Which lines of the entries below run from the one holding "Screen Printing" to the one holding "Description", inclusive? Set down exactly those lines and no others.

(Recorded data begins)

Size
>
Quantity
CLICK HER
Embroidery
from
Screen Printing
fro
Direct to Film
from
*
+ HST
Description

(Recorded data ends)
(Recorded data begins)

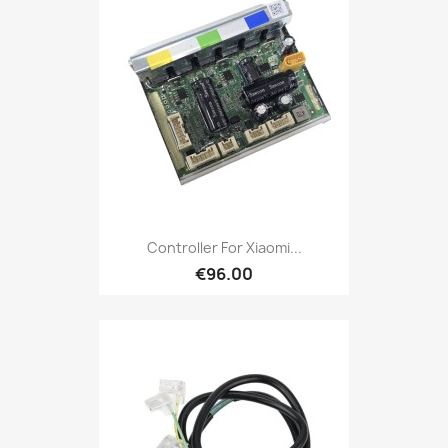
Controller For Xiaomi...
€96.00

(Recorded data ends)

§ **Result of the task**:
Screen Printing
fro
Direct to Film
from
*
+ HST
Description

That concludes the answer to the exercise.